Records contained in a dataset

************

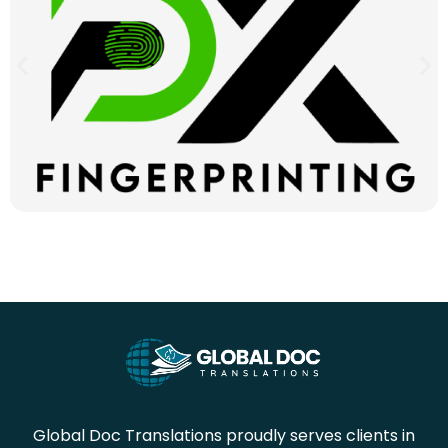
Global Doc Translations proudly serves clients in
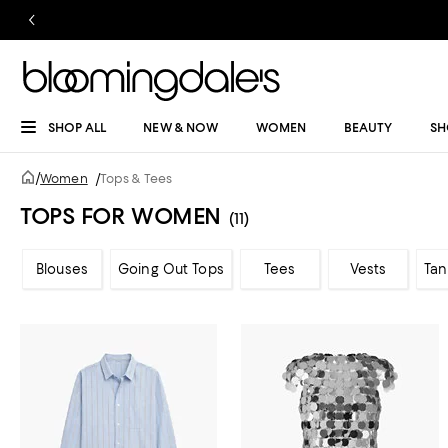
SHOP ALL
NEW & NOW
WOMEN
BEAUTY
SH
/
Women
/
Tops & Tees
TOPS FOR WOMEN
(11)
Blouses
Going Out Tops
Tees
Vests
Tan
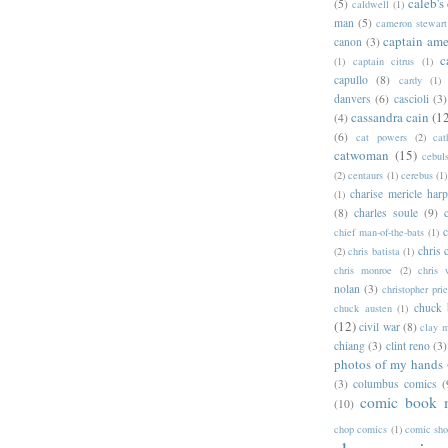
caleb's
(5)
caldwell
(1)
man
(5)
cameron stewart
captain ame
canon
(3)
c
(1)
captain citrus
(1)
capullo
(8)
cardy
(1)
danvers
(6)
cascioli
(3)
cassandra cain
(1
(4)
(6)
cat powers
(2)
cat
catwoman
(15)
cebul
(2)
centaurs
(1)
cerebus
(1)
charise mericle harp
(1)
(8)
charles soule
(9)
c
chief man-of-the-bats
(1)
chris 
(2)
chris batista
(1)
chris monroe
(2)
chris 
nolan
(3)
christopher prie
chuck 
chuck austen
(1)
(12)
civil war
(8)
clay 
chiang
(3)
clint reno
(3)
photos of my hands
(3)
columbus comics
(
comic book 
(10)
chop comics
(1)
comic sh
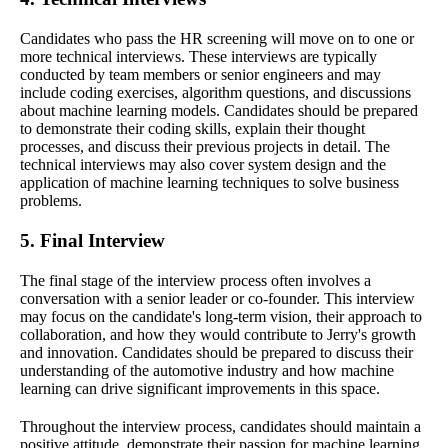
Candidates who pass the HR screening will move on to one or
more technical interviews. These interviews are typically
conducted by team members or senior engineers and may
include coding exercises, algorithm questions, and discussions
about machine learning models. Candidates should be prepared
to demonstrate their coding skills, explain their thought
processes, and discuss their previous projects in detail. The
technical interviews may also cover system design and the
application of machine learning techniques to solve business
problems.
5. Final Interview
The final stage of the interview process often involves a
conversation with a senior leader or co-founder. This interview
may focus on the candidate's long-term vision, their approach to
collaboration, and how they would contribute to Jerry's growth
and innovation. Candidates should be prepared to discuss their
understanding of the automotive industry and how machine
learning can drive significant improvements in this space.
Throughout the interview process, candidates should maintain a
positive attitude, demonstrate their passion for machine learning,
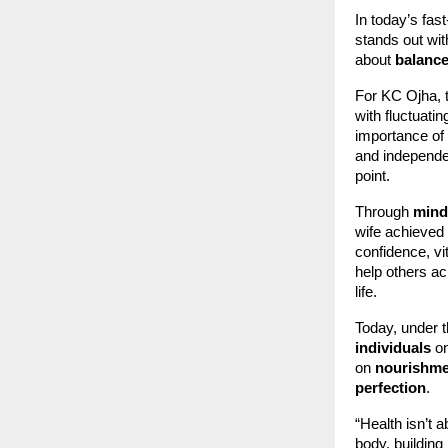
In today’s fas
stands out wit
about
balance
For KC Ojha, t
with fluctuatin
importance of 
and independen
point.
Through
mindf
wife achieved
confidence, vi
help others a
life.
Today, under th
individuals
on
on
nourishmen
perfection
.
“Health isn’t 
body, building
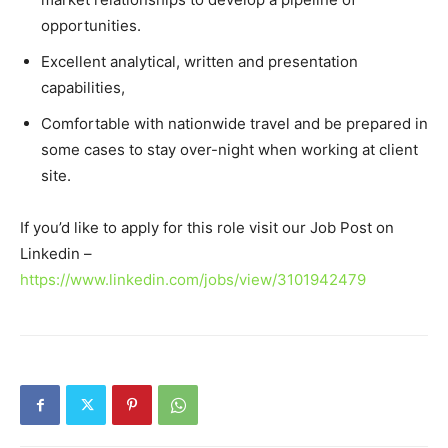
opportunities.
Excellent analytical, written and presentation
capabilities,
Comfortable with nationwide travel and be prepared in
some cases to stay over-night when working at client
site.
If you’d like to apply for this role visit our Job Post on
Linkedin –
https://www.linkedin.com/jobs/view/3101942479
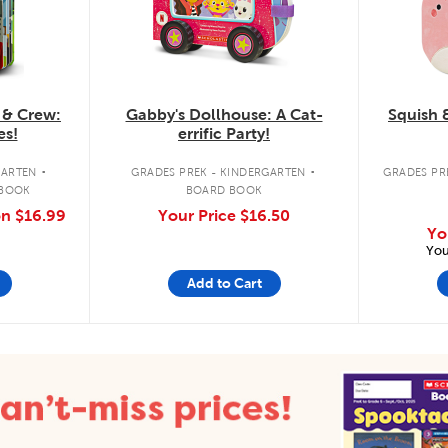
 & Crew:
Gabby's Dollhouse: A Cat-
Squish 
es!
errific Party!
.
.
GARTEN
GRADES PREK - KINDERGARTEN
GRADES PRE
 BOOK
BOARD BOOK
on
$16.99
Your Price
$16.50
Yo
You
Add to Cart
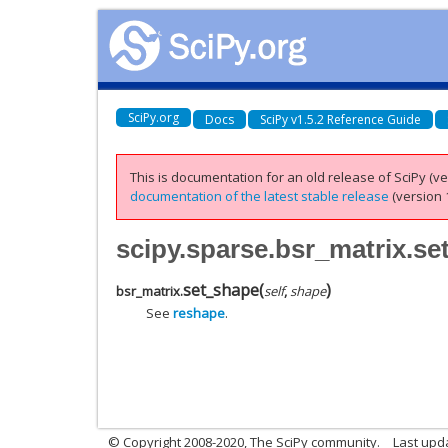
SciPy.org
Docs
SciPy v1.5.2 Reference Guide
This is documentation for an old release of SciPy (ver
documentation of the latest stable release
(version 1
scipy.sparse.bsr_matrix.s
set_shape
(
)
bsr_matrix.
self
,
shape
See
reshape
.
© Copyright 2008-2020, The SciPy community.
Last upda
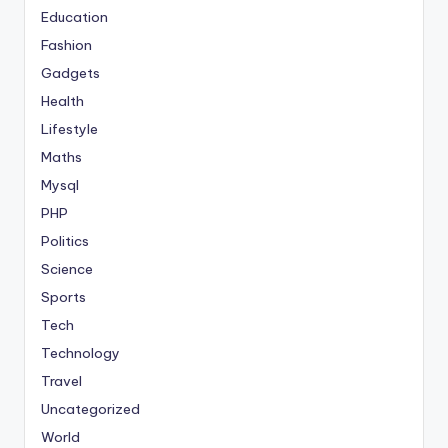
Education
Fashion
Gadgets
Health
Lifestyle
Maths
Mysql
PHP
Politics
Science
Sports
Tech
Technology
Travel
Uncategorized
World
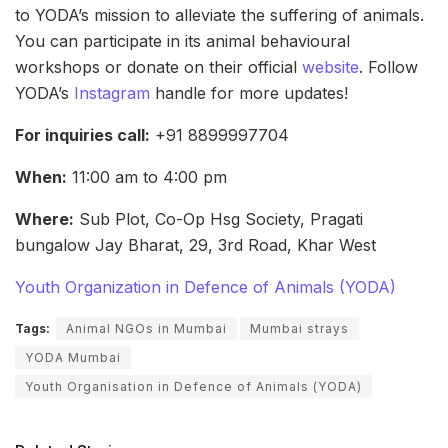
to YODA’s mission to alleviate the suffering of animals.
You can participate in its animal behavioural
workshops or donate on their official
website
. Follow
YODA’s
Instagram
handle for more updates!
For inquiries call:
+91 8899997704
When:
11:00 am to 4:00 pm
Where:
Sub Plot, Co-Op Hsg Society, Pragati
bungalow Jay Bharat, 29, 3rd Road, Khar West
Youth Organization in Defence of Animals (YODA)
Tags:
Animal NGOs in Mumbai
Mumbai strays
YODA Mumbai
Youth Organisation in Defence of Animals (YODA)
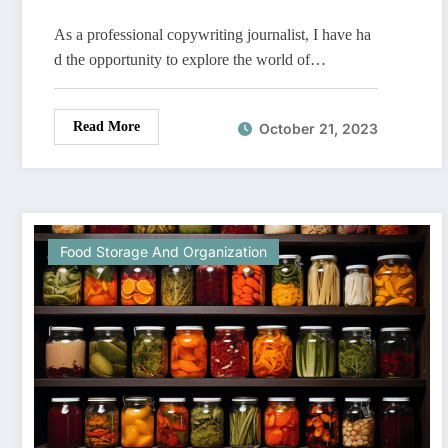
As a professional copywriting journalist, I have ha
d the opportunity to explore the world of…
Read More
October 21, 2023
Food Storage And Organization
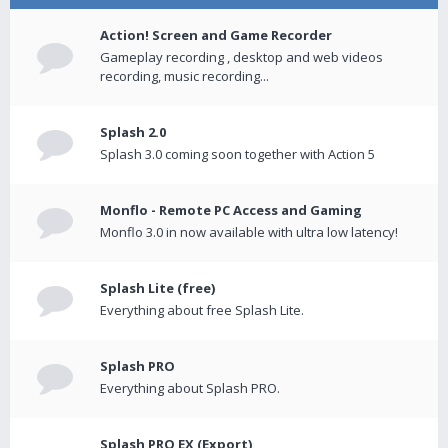
Action! Screen and Game Recorder
Gameplay recording , desktop and web videos
recording, music recording...
Splash 2.0
Splash 3.0 coming soon together with Action 5
Monflo - Remote PC Access and Gaming
Monflo 3.0 in now available with ultra low latency!
Splash Lite (free)
Everything about free Splash Lite.
Splash PRO
Everything about Splash PRO.
Splash PRO EX (Export)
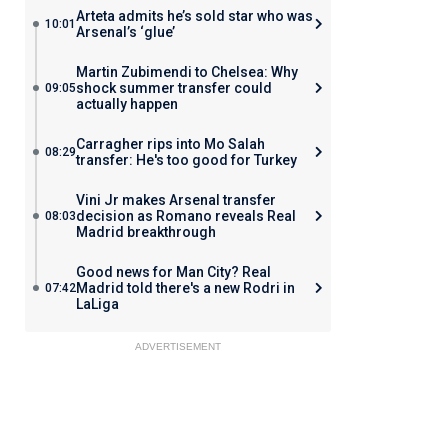
Arteta admits he’s sold star who was
10:01
Arsenal’s ‘glue’
Martin Zubimendi to Chelsea: Why
shock summer transfer could
09:05
actually happen
Carragher rips into Mo Salah
08:29
transfer: He's too good for Turkey
Vini Jr makes Arsenal transfer
decision as Romano reveals Real
08:03
Madrid breakthrough
Good news for Man City? Real
Madrid told there's a new Rodri in
07:42
LaLiga
ADVERTISEMENT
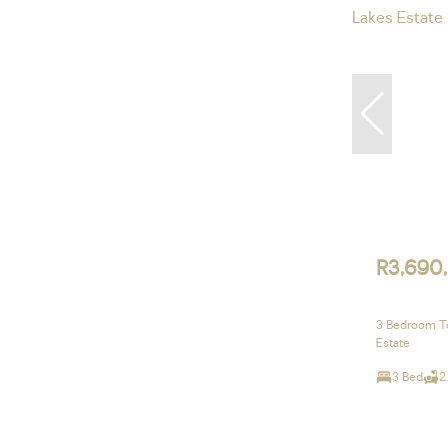
R3,690
3 Bedroom To
Estate
3 Bed
2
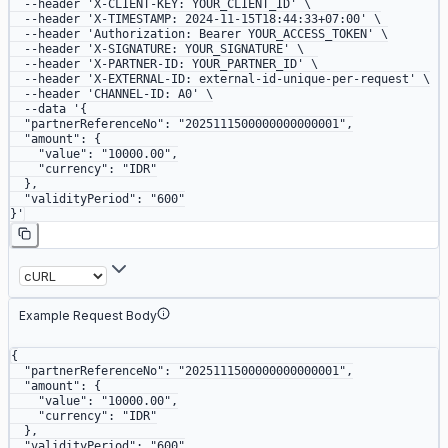
  --header
 'X-CLIENT-KEY: YOUR_CLIENT_ID'
 \
  --header
 'X-TIMESTAMP: 2024-11-15T18:44:33+07:00'
 \
  --header
 'Authorization: Bearer YOUR_ACCESS_TOKEN'
 \
  --header
 'X-SIGNATURE: YOUR_SIGNATURE'
 \
  --header
 'X-PARTNER-ID: YOUR_PARTNER_ID'
 \
  --header
 'X-EXTERNAL-ID: external-id-unique-per-request'
 \
  --header
 'CHANNEL-ID: A0'
 \
  --data
 '{
  "partnerReferenceNo": "2025111500000000000001",
  "amount": {
    "value": "10000.00",
    "currency": "IDR"
  },
  "validityPeriod": "600"
}'
Example Request Body
{
  "partnerReferenceNo"
: 
"2025111500000000000001"
,
  "amount"
: {
    "value"
: 
"10000.00"
,
    "currency"
: 
"IDR"
  },
  "validityPeriod"
: 
"600"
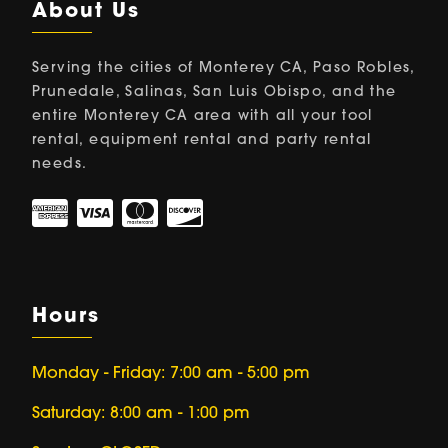
About Us
Serving the cities of Monterey CA, Paso Robles,
Prunedale, Salinas, San Luis Obispo, and the
entire Monterey CA area with all your tool
rental, equipment rental and party rental
needs.
Hours
Monday - Friday: 7:00 am - 5:00 pm
Saturday: 8:00 am - 1:00 pm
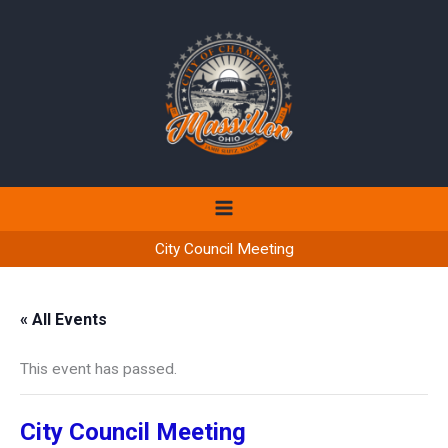
Skip
to
content
City Council Meeting
« All Events
This event has passed.
City Council Meeting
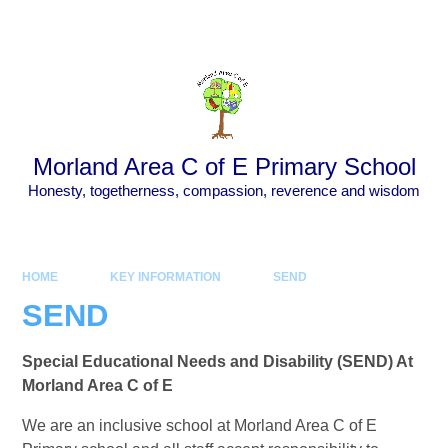
Skip to content ↓
Powered by
Translate
Morland Area C of E Primary School
Honesty, togetherness, compassion, reverence and wisdom
HOME
KEY INFORMATION
SEND
SEND
Special Educational Needs and Disability (SEND) At
Morland Area C of E
We are an inclusive school at Morland Area C of E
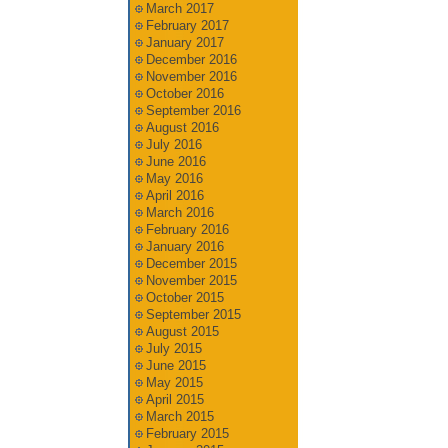
March 2017
February 2017
January 2017
December 2016
November 2016
October 2016
September 2016
August 2016
July 2016
June 2016
May 2016
April 2016
March 2016
February 2016
January 2016
December 2015
November 2015
October 2015
September 2015
August 2015
July 2015
June 2015
May 2015
April 2015
March 2015
February 2015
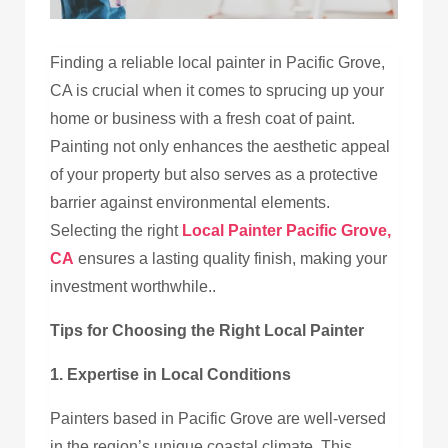
Finding a reliable local painter in Pacific Grove,
CA
is crucial when it comes to sprucing up your
home or business with a fresh coat of paint.
Painting not only enhances the aesthetic appeal
of your property but also serves as a protective
barrier against environmental elements.
Selecting the right
Local Painter
Pacific Grove,
CA
ensures a lasting quality finish, making your
investment worthwhile
..
Tips for Choosing the Right Local Painter
1. Expertise in Local Conditions
Painters based in Pacific Grove are well-versed
in the region’s unique coastal climate. This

************

What you give back should be exactly the lines from the top of the data above down to and including the line with "Throughout the interview", minus any pictures.

Global Doc Translations proudly serves clients in
SHOP ALL
NEW & NOW
WOMEN
BEAUTY
SH
/
Women
/
Tops & Tees
TOPS FOR WOMEN
(11)
Blouses
Going Out Tops
Tees
Vests
Tan
caleb's
(5)
caldwell
(1)
man
(5)
cameron stewart
captain ame
canon
(3)
c
(1)
captain citrus
(1)
capullo
(8)
cardy
(1)
danvers
(6)
cascioli
(3)
cassandra cain
(1
(4)
(6)
cat powers
(2)
cat
catwoman
(15)
cebul
(2)
centaurs
(1)
cerebus
(1)
charise mericle harp
(1)
(8)
charles soule
(9)
c
chief man-of-the-bats
(1)
chris 
(2)
chris batista
(1)
chris monroe
(2)
chris 
nolan
(3)
christopher prie
chuck 
chuck austen
(1)
(12)
civil war
(8)
clay 
chiang
(3)
clint reno
(3)
photos of my hands
(3)
columbus comics
(
comic book 
(10)
chop comics
(1)
comic sh
Candidates who pass the HR screening will move on to one or
more technical interviews. These interviews are typically
conducted by team members or senior engineers and may
include coding exercises, algorithm questions, and discussions
about machine learning models. Candidates should be prepared
to demonstrate their coding skills, explain their thought
processes, and discuss their previous projects in detail. The
technical interviews may also cover system design and the
application of machine learning techniques to solve business
problems.
5. Final Interview
The final stage of the interview process often involves a
conversation with a senior leader or co-founder. This interview
may focus on the candidate's long-term vision, their approach to
collaboration, and how they would contribute to Jerry's growth
and innovation. Candidates should be prepared to discuss their
understanding of the automotive industry and how machine
learning can drive significant improvements in this space.
Throughout the interview process, candidates should maintain a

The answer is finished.